» **What you need to do**: Return all of the data below verbatim and exclude every picture.

» **Given entries**:
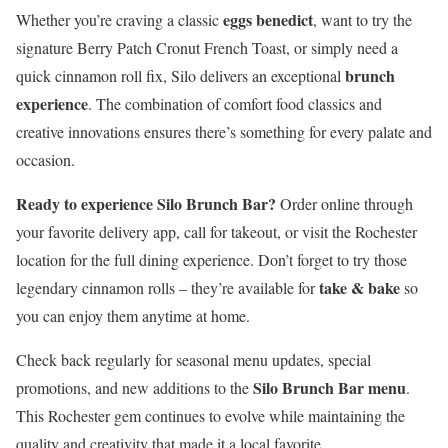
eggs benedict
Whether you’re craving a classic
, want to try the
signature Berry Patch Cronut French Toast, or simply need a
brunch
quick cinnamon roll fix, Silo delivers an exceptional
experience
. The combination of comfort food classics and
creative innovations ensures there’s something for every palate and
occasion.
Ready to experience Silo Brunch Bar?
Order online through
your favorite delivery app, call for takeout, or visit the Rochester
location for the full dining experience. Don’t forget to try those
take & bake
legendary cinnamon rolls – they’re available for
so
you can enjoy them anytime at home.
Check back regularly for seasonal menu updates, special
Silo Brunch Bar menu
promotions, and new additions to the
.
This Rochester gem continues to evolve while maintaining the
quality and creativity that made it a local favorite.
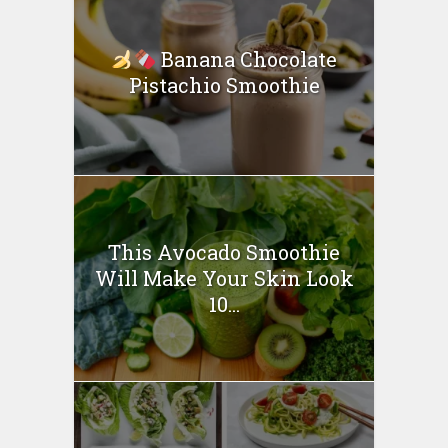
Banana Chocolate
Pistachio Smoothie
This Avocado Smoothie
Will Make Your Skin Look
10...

» **Expected answer**:
eggs benedict
Whether you’re craving a classic
, want to try the
signature Berry Patch Cronut French Toast, or simply need a
brunch
quick cinnamon roll fix, Silo delivers an exceptional
experience
. The combination of comfort food classics and
creative innovations ensures there’s something for every palate and
occasion.
Ready to experience Silo Brunch Bar?
Order online through
your favorite delivery app, call for takeout, or visit the Rochester
location for the full dining experience. Don’t forget to try those
take & bake
legendary cinnamon rolls – they’re available for
so
you can enjoy them anytime at home.
Check back regularly for seasonal menu updates, special
Silo Brunch Bar menu
promotions, and new additions to the
.
This Rochester gem continues to evolve while maintaining the
quality and creativity that made it a local favorite.
Banana Chocolate
Pistachio Smoothie
This Avocado Smoothie
Will Make Your Skin Look
10...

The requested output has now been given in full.